Notre Dame introduces new university president (Crux) Father Robert Dowd, who has been vice president of Notre Dame, has been named to succeed Father John Jenkins as president of the university.
Father Dowd, a longtime faculty member, will take the helm at the end of the current academic year. He will be the university’s 18th president, and will continue the unbroken Notre Dame tradition of having a priest of the Congregation of the Holy Cross—the religious order that founded the university—in that role.
Father Dowd is a Notre Dame alumnus who, after his ordination to the priesthood, earned his doctorate in political science from UCLA, specializing in African politics and inter-religious relations.
Father Jenkins will be stepping down after 19 years as president.
In Vatican trial, defense protests 'outrage against the truth' (Vatican News (Italian)) Defense lawyers told a Vatican tribunal that there is “not an ounce of truth” in prosecutors’ charges against financier Raffaele Mincione, in the 81st hearing of the Vatican’s financial-misconduct trial on December 4.
Mincione’s lawyers argued that prosecutors had built their case on an unsupported theory— “a sort of parallel reality”— by claiming that Mincione had misled Vatican officials regarding investments. They said that it would not “dwell on the legitimacy of this process,” but pointed to “gaps” in the factual information that prosecutors have presented. The charges against Mincione have damaged his reputation and are an “outrage against the truth,” they said.

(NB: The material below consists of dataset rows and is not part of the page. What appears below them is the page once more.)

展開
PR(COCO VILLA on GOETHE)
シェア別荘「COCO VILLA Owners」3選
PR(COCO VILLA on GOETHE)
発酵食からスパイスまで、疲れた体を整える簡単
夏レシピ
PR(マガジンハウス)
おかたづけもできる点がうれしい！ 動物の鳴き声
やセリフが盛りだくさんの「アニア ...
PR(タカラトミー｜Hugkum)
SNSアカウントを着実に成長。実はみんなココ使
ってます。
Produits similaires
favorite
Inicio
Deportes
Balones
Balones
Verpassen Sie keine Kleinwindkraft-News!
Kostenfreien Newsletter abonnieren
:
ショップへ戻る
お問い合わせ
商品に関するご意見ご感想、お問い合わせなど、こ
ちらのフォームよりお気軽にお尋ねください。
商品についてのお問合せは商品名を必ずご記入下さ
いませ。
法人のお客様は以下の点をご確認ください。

Mincione’s defense is wrapping up its case as the marathon trial— the result of an investigation that began in 2018— nears its conclusion.
Mexican bishop announces excommunication of thief who stole Blessed Sacrament (CNA) Bishop Hilario González García of Saltillo (Mexico) has announced the automatic excommunication of the unknown thief (or thieves) who broke into a church, broke into the tabernacle, and stole a ciborium with the Blessed Sacrament.

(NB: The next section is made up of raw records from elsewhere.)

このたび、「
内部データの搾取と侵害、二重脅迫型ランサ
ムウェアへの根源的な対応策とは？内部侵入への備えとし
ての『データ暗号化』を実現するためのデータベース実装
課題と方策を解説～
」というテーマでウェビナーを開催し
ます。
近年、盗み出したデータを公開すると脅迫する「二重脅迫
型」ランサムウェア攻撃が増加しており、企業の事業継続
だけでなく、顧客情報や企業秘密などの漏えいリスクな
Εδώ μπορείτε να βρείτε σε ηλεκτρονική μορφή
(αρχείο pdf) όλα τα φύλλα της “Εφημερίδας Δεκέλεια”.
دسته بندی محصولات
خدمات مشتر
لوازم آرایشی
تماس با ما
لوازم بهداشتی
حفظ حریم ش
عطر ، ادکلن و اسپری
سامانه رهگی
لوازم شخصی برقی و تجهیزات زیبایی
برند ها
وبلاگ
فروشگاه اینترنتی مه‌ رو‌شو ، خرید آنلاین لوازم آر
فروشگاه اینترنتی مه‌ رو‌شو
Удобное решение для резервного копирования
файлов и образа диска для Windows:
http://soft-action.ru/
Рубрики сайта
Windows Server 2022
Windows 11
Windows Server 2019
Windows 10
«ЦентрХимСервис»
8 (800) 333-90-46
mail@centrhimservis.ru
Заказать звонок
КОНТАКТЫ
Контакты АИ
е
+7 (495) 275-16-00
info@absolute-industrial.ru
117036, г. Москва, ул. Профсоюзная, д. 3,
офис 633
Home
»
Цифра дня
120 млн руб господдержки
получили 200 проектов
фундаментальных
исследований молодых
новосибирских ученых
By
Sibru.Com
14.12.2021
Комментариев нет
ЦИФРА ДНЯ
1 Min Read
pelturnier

The prelate declared that “whoever perpetrated it, if he is Catholic, has committed a crime against the sacraments” and was automatically excommunicated.
US bishops' pro-life chairman explains why abortion is a genuine 'priority' amid elections (Our Sunday Visitor) “From the moment of conception, life is sacred, that’s the foundation,” said Bishop Michael Burbidge of Arlington (VA), the chairman of the US bishops’ pro-life committee, as he explained why abortion is the bishops’ preeminent public policy priority.
The prelate made his remarks after the bishops, in a 225-11 vote at their November meaning, affirmed that “the threat of abortion remains our pre-eminent priority because it directly attacks our most vulnerable and voiceless brothers and sisters and destroys more than a million lives per year in our country alone.”
USCCB distributes over $10M from national collections (USCCB) The United States Conference of Catholic Bishops announced the distribution of over $10 million in grants from national collections.
Fifteen grants totaling more than $1.2 million were given to Catholic home missions; 32 grants totaling more than $900,000 were awarded to 18 African episcopal conferences; nearly $3.6 million was awarded to 133 projects in formerly Communist nations of Europe; nearly $3.25 million was awarded to 125 projects in Latin America; and $1.45 million was provided to disaster relief that will help rebuild churches in Puerto Rico.
In discussing the grants, the USCCB did not offer a full list of the grant recipients—listing, for example, only one of the 125 grant recipients in Latin America (the Interational Eucharistic Congress in Ecuador).